Sligo's David Kelly has revealed that he was almost forced to quit Gaelic football last year at the age of 25 because of a serious ankle injury.
Kelly, now 26, missed most of last year's campaign after undergoing surgery to repair two tendons in his right ankle that had been troubling him for two years.
He got back playing with Tubbercurry and finished the club season as player of the year, a testament to his perseverance and the skill of a London surgeon, Mr James Caldwell, who was one of the few to give him hope.
"Some surgeons were telling me I wouldn't play again," he recalled of his initial consultation process. "I was on to surgeons in America, Australia, Germany, London.
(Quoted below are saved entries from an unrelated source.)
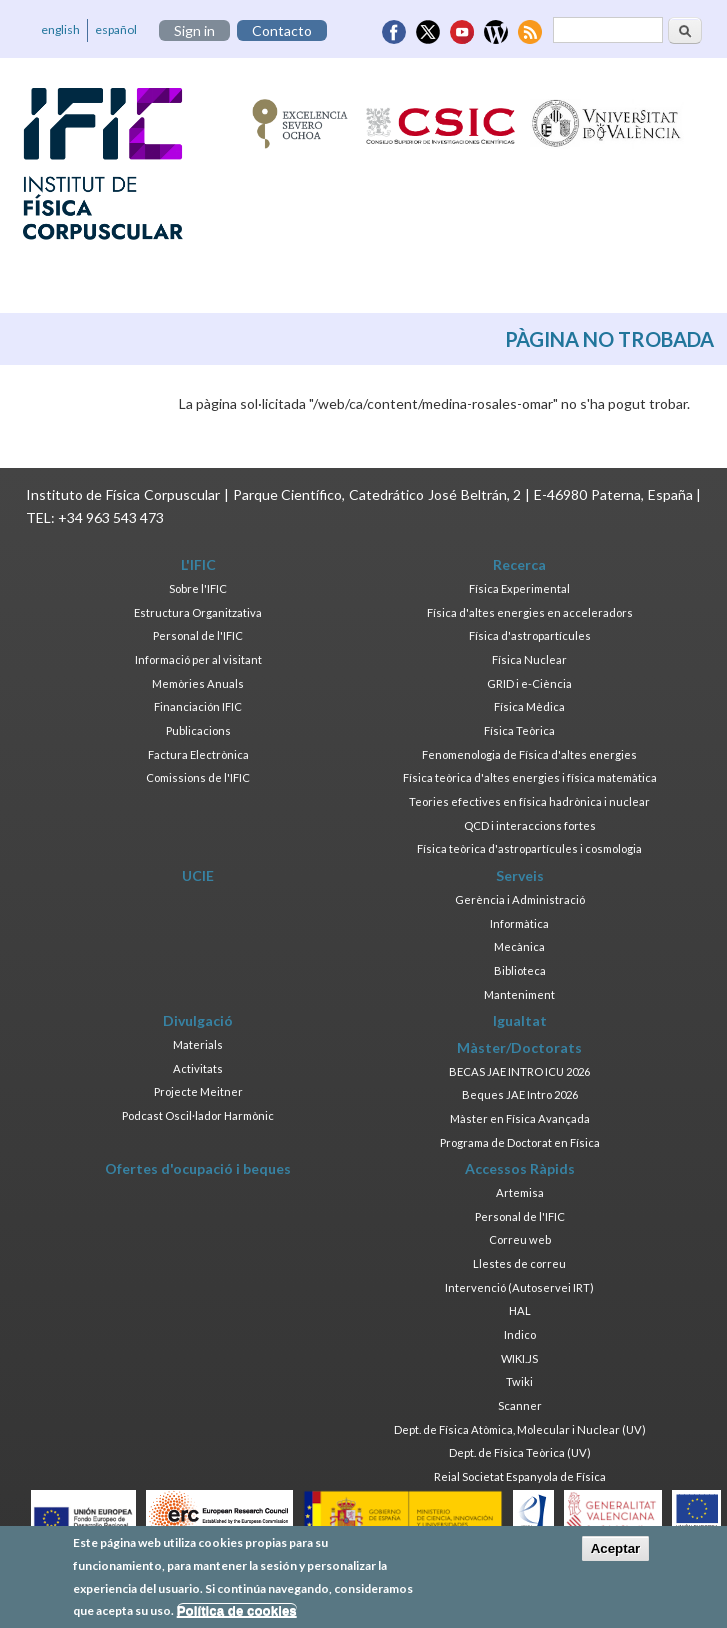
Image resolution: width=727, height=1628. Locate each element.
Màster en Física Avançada (520, 1118)
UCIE (198, 875)
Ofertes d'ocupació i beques (198, 1168)
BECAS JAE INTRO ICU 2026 (519, 1071)
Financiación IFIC (198, 706)
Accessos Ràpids (520, 1168)
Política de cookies (237, 1617)
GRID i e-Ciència (529, 683)
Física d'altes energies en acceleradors (530, 612)
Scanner (520, 1405)
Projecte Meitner (198, 1091)
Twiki (519, 1381)
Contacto (282, 30)
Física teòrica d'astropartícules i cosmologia (529, 848)
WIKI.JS (519, 1358)
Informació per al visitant (198, 659)
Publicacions (198, 730)
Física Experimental (519, 588)
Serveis (520, 875)
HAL (520, 1310)
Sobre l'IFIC (198, 588)
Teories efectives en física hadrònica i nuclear (529, 801)
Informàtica (519, 923)
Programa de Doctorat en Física (520, 1142)
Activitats (198, 1068)
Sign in (194, 30)
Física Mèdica (529, 706)
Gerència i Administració (520, 899)
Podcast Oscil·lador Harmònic (198, 1115)
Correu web (520, 1239)
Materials (198, 1044)
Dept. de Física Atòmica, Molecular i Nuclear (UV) (520, 1429)
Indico (520, 1334)
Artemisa (520, 1192)
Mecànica (519, 946)
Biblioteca (520, 970)
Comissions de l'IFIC (198, 777)
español (116, 29)
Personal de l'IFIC (198, 635)
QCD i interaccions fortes (530, 825)
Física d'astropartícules (530, 635)
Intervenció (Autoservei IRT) (519, 1287)
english (60, 29)
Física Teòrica (519, 730)
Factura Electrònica (198, 754)
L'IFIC (198, 564)
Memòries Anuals (198, 683)
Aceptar (616, 1555)
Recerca (519, 564)
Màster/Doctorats (519, 1047)
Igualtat (520, 1020)
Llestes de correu (519, 1263)
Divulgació (198, 1020)
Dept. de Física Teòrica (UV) (520, 1452)
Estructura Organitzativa (198, 612)
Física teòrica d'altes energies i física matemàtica (530, 777)
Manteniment (519, 994)
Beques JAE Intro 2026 (520, 1094)
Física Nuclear (529, 659)
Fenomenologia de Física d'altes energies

I was chatting to one guy in America and he told me 'oh we can do the surgery, but you wouldn't be playing football or any other sport again'.
"But I went to this guy in London who has worked with (Manchester United's) Marouane Fellaini -- he had something similar. He inspired confidence straight away. They took tendon from my hamstring and grafted it onto my ankle. Much like a cruciate, but of the ankle.
"It was nine months but I got back at the end of June (he came on as a substitute in the qualifiers against Derry) and I played the whole club championship and got through it no problem. Hopefully it will continue."
Kelly said he was patient and wasn't bounced into playing too quickly.
"From being told you wouldn't play again, you're kind of saying 'okay there's a chance here'. I was smart and I didn't train every day."
Kelly, a member of the Football Review Committee, acknowledged that the season was most disappointing for Sligo but defended manager Kevin Walsh.
"The criticism of Kevin was out of order but probably every manager gets that now, they're under such pressure. It was a disappointing year and he knew himself he was under pressure. We can only try to turn that criticism into praise," he said.
Kelly said he would have no problem playing a team from Leinster or Ulster in a Connacht championship.
"If there's a Connacht title at stake, I'd play anyone. If they bring anyone in, I don't mind," he said.
He is satisfied with the body of work he and his colleagues got through on this particular aspect of the FRC review, saying: "I consulted over 30 players, from so-called less successful counties, and fixtures was the main point that everyone brought up.
"This is the best way to sort out the structure that we could come up with. It's not set in stone, it's there for people to talk about, and players will be happy with it."